TASK PROMPT
Set down exactly, and only, the lines from the one with "Vantage Point Radio – Dr. Ron Daniels" to the final line of the entries, both included.

[Source records]
────

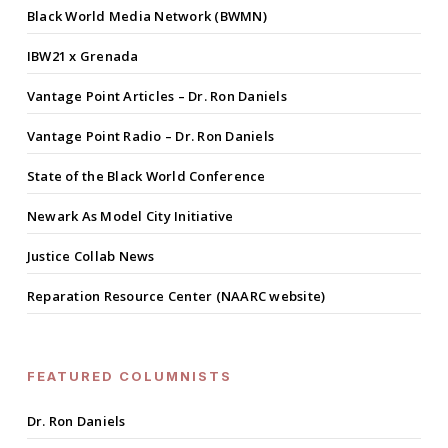
Black World Media Network (BWMN)
IBW21 x Grenada
Vantage Point Articles – Dr. Ron Daniels
Vantage Point Radio – Dr. Ron Daniels
State of the Black World Conference
Newark As Model City Initiative
Justice Collab News
Reparation Resource Center (NAARC website)
FEATURED COLUMNISTS
Dr. Ron Daniels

────

WRITTEN REPLY
Vantage Point Radio – Dr. Ron Daniels
State of the Black World Conference
Newark As Model City Initiative
Justice Collab News
Reparation Resource Center (NAARC website)
FEATURED COLUMNISTS
Dr. Ron Daniels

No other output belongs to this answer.